Wszyscy rozeszli się do siebie, aby się uszykować. Nałożyłam na siebie czerwoną, obcisłą sukienkę sięgającą lekko za tyłek i do tego czarne szpilki. Zrobiłam lekki makijaż a włosy rozpuściłam. Dziewczyny wyglądały podobnie. Zeszłyśmy na dół, a gdy chłopcy nas zobaczyli nie mogli oderwać od nas wzroku.
-Ślicznie wyglądasz.- powiedział Hoshi gdy do nich podeszłam.
-Dziękuje. Ty też -odpowiedziałam. (Wygkądał jak na zdjęciu) chyba się zarumieniłam więc szybko się odwróciłam. Zauważyłam jak Dino cały czas patrzy się na mnie. Gdy zauważył, że to widziałam odwrócił wzrok zmieszany. 
-To co idziemy?- zapytał Jeonghan 
-Tak.-rzuciliśmy i udaliśmy się w wyznaczone miejsce.

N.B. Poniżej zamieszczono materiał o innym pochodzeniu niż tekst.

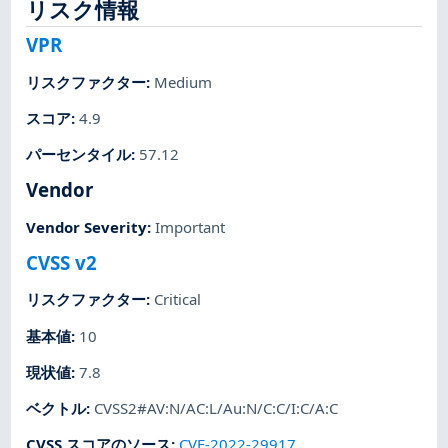
リスク情報
VPR
リスクファクター
:
Medium
スコア
:
4.9
パーセンタイル
:
57.12
Vendor
Vendor Severity
:
Important
CVSS v2
リスクファクター
:
Critical
基本値
:
10
現状値
:
7.8
ベクトル
:
CVSS2#AV:N/AC:L/Au:N/C:C/I:C/A:C
CVSS スコアのソース
:
CVE-2022-29917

Na miejscu, zostaliśmy wpuszczeni od razu. Chyba chłopcy często tam byli. Po wejściu do środka od razu rzuciłam się na parkiet. Mimo, że miałam dzisiaj próbę brakowało mi tańca. Po chwili poszułam na swojej tali czyjeś ręce. Obróciły mnie w swoją stronę. Już wiedziałam kto to był. Hoshi. Przyciągnął mnie do siebie bliżej. Mimo tego, że go nie znałam, chciałam tego. On był taki cudowny. Gdy gdy się wygłupiał był taki słodziutki, a gdy spoważniał był strasznie seksowny. Najwięcej tańczyłam właśnie z nim. Z innymi również tańczyłam. Myślę, że nas polubili. I to może trochę bardziej. Jedyną osobą z którą nie tańczyłam był Dino. Postanowiłam, że gdy reszta chłopaków to mnie zapraszała do tańca, ja zaproszę jego. Odnalazłam go w grupie ludzi i ruszyłam w jego stronę. Siedział sam, reszta bawiła się na parkiecie.

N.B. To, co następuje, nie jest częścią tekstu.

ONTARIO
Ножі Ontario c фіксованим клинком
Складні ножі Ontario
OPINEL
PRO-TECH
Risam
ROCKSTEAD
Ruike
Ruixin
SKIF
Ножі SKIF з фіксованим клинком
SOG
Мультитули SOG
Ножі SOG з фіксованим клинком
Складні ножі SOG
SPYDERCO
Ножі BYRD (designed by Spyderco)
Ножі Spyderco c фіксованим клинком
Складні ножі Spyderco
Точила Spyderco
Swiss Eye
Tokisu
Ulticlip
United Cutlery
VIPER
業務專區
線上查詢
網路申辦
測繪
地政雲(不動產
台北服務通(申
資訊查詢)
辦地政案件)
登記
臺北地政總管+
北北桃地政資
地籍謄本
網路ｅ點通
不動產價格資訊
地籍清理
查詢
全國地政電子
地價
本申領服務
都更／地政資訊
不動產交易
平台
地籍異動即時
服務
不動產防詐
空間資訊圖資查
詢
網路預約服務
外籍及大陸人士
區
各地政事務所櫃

-Hej.-brak odpowiedzi z jego strony.-chcesz ze mną zatańczyć?- uśmiechnęłaś się.
-Nie dzięki.- tak po prostu wstał i sobie poszedł, a ja zaraz za nim.
-Ale dlaczego nie. No chodź.-złapałam go za rękę i pociągnęłam w swoją stronę. Automatycznie wyszarpnął ją.

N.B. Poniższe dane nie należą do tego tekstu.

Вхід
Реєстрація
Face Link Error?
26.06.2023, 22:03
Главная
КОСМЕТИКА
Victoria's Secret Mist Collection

-Nie rozumiesz, że nie chcę z TOBĄ tańczyć. Aż tak głupia jesteś, że nie potrafisz zrozumieć słowa NIE.-krzyknął na mnie a z mojego oka popłynęła łza. Chan odwrócił się i ruszył w stronę wyjścia.
-Lee Chan co ja ci takiego zrobiłam?- nie odpowiedział. 
Resztę wieczoru siedziałaś zła, ale i też smutna. Nawet obecność Hoshi'ego nie pomagała.